文明論大好きのトッドはまた、欧州が米国に西洋の代表を委ねてしまった結果、米国への依存が深まり、その代償を欧州が払う羽目になっていると言う。特に、ウクライナ紛争において米国がロシアとドイツの接近を阻止するために積極的に介入したことが、欧州の分裂を招いたと分析している。彼は、米国がノルドストリームのガスパイプラインを破壊を許し、これによってドイツとロシアの経済的連携を妨げた点を強調する。これが米国の欧州に対する影響力を維持するための重要な行動であったとも見ている。それはそうかもしれない。
ウクライナ戦争の歴史的背景と社会的影響
トッドは歴史家の看板も掲げていることもあり、ウクライナ戦争の背景にある歴史的要因についても言及している。彼によれば、ウクライナとロシアの関係は歴史的に深く結びついており、その複雑な関係が今回の紛争の根本的な原因であると、まあ、誰が考えてもそうだろうというのを真顔で分析している。トッドは、ウクライナの地政学的重要性が米国にとっての戦略的価値を高めており、それがこの地域における対立を激化させた要因の一つであると指摘している。が、どうだろうか。
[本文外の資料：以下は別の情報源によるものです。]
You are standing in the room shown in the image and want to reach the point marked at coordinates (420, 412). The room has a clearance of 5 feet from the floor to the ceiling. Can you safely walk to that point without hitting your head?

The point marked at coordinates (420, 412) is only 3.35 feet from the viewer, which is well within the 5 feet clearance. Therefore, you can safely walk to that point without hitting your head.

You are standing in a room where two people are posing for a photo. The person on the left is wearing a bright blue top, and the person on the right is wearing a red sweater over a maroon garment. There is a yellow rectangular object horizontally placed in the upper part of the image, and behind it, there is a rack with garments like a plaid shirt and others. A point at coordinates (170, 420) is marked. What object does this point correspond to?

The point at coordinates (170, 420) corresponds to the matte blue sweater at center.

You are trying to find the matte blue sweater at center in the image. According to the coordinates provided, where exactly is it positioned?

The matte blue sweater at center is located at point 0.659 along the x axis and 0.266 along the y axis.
米国がウクライナをNATOに引き込もうとする動きがロシアにとっての脅威と受け取られたことが、今回の紛争を避けられないものにしたと述べているのは、日本のノータリン系YouTuberっぽい印象があるな。
トッドは欧州人でもあり、同書が基本的に欧州向けに書かれているせいだろうが、フランスやドイツなどの欧州諸国が米国の対ロシア政策に従うことで、自国の利益を損なっている点について強調している。欧州諸国が独自の外交路線を失い、米国の利益に従属している現状をことさらにトッドは嘆き、これが欧州全体の政治的・経済的な安定を脅かしていると嘆いてみせる。フランスの政治的不安定が経済制裁の影響によって悪化していることに触れ、欧州のリーダーシップが問われているもと述べている。なんか、日本の野党受けみたいなこうした議論が、私があまりエマニュエル・トッドが好きでない理由だなと思い出す。
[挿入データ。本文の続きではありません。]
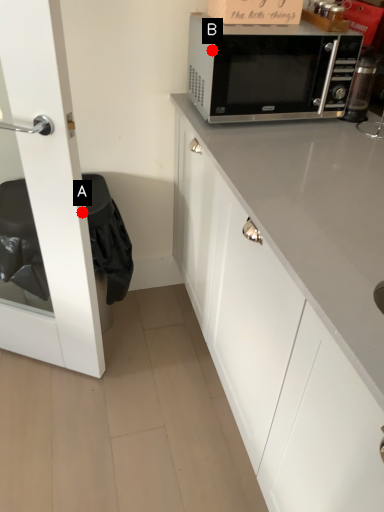 Question: Two points are circled on the image, labeled by A and B beside each circle. Which of the following is the farthest from the observer?

Choices:
 (A) A is further
 (B) B is further

Answer: (B) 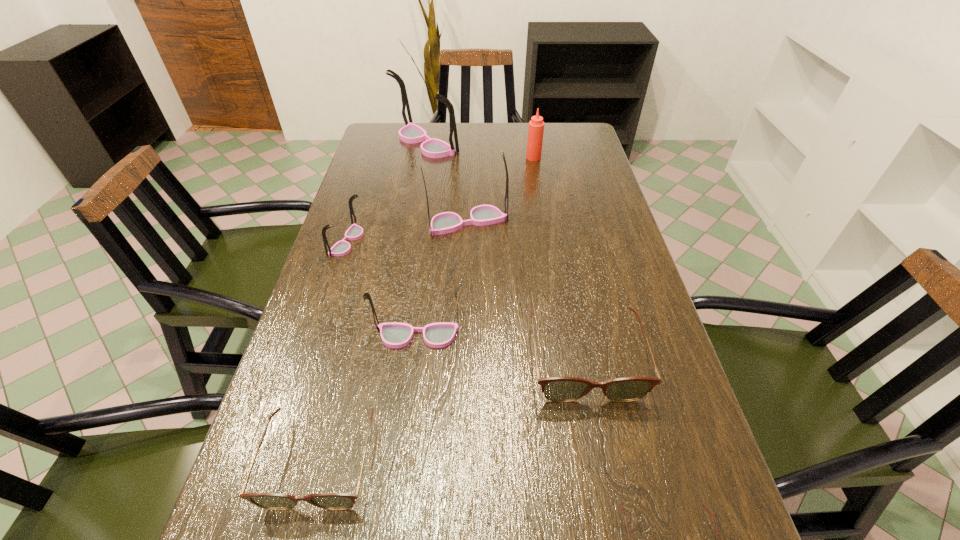 Identify the location of the leftmost brown spectacles. This screenshot has width=960, height=540. (274, 501).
トッドによれば、ウクライナ戦争は欧州社会における分断と不信を助長していると警告し、特に中産階級の間での不満が高めている。経済的な困難が拡大する中で、欧州の政治的極端化やポピュリズムの台頭が今後ますます深刻になる可能性を示唆している。が、それはすでに顕在化していわけで、執筆時間を現実がさらっと追い越したのだろう。
欧州における宗教の役割
トッドは欧州における宗教の役割についても再評価を求めているが、こうした宗教の視点は日本人には、多少意外感がある。彼は、宗教的な価値観の喪失が社会の結束力を弱め、ニヒリズムの蔓延を招いていると述べ、彼は宗教が持つ社会的・文化的な役割を見直し、社会の再生における重要な要素として再評価する必要があると主張している。そこはどうなんだろうと思うが、つまるところ西側民主党社会というのは、独自の市民宗教が基底にあると考えれば、整合的であり、頷けるところでもある。
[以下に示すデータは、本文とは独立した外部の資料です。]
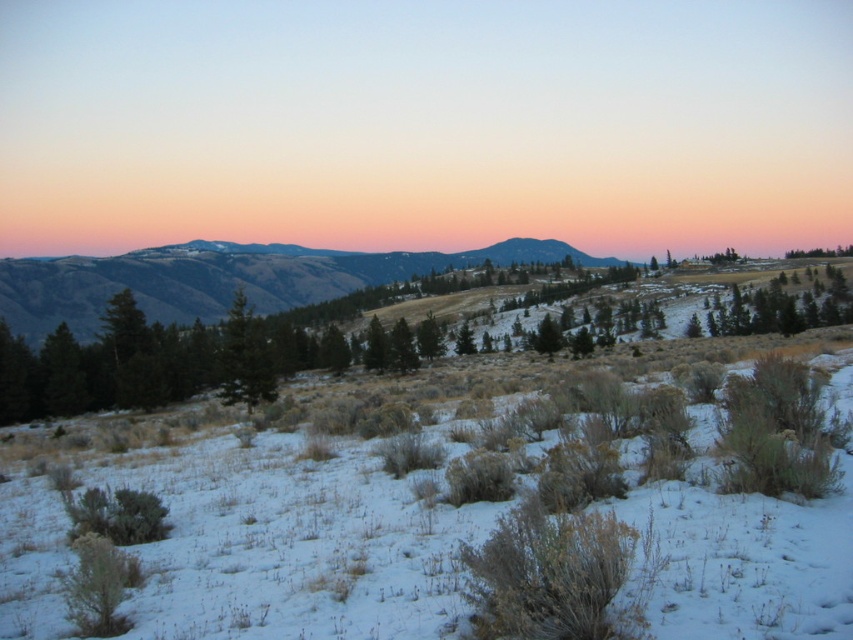 Looking at this image, based on the scene description, where is the green grassy hillside at center located in the image?

The green grassy hillside at center is located at point coordinates of (228, 278).

You are standing in the winter landscape and want to take a photo. You notice two points in the scene, point 1 at coordinates point (225, 292) and point 2 at coordinates point (763, 321). Which point is closer to your camera?

Point (225, 292) is further to the camera than point (763, 321). Therefore, point (763, 321) is closer to the camera.

You are standing at the point marked as point (228, 278) in the winter landscape image. What type of terrain are you currently standing on?

You are standing on a green grassy hillside at center, as indicated by the coordinates point (228, 278).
ロシアの政治体制ついて、トッドは「権威主義的な民主主義」と呼び、対して欧州の多くの国々を「自由主義的寡頭制」と位置づけている。彼はこの点正直で、フランスで生まれ育った知識階級の一員として、自由主義的寡頭制の中で生活することに特に問題を感じていないと述べているが、米国については、「ニヒリズム」の道を進んでいる指摘する。彼がもし政治的難民になった場合、米国ではなく「すべてが美しいイタリアに行くか、国の一部でフランス語が話されるスイスに行く」と語り、文化的な保守性とフランスへの愛情を強調している。まあ、それ以前に文化的な志向は生活様式にも及ぶものだ。
トッドは、自身の立場を問われ、ロシアを支持する立場ではなく、西洋諸国がどのようにしてウクライナ戦争を引き起こし、最終的にその戦争に敗北したのかを理解しようとしているのだと言う。ロシアの指導者たちの論理を理解しているとも主張する。曰く「私はプーチン大統領とラブロフ氏の文書を読み、彼らの目標と論理を理解していると思う」と。西洋のリーダーたちがもっと研究者の意見に耳を傾けていれば、今日のような事態には至らなかったのではないか、と。それはそうだろう。『進撃の巨人』のコミックやアニメの理解者も、当然、そう思うだろうと思っていたんだがな。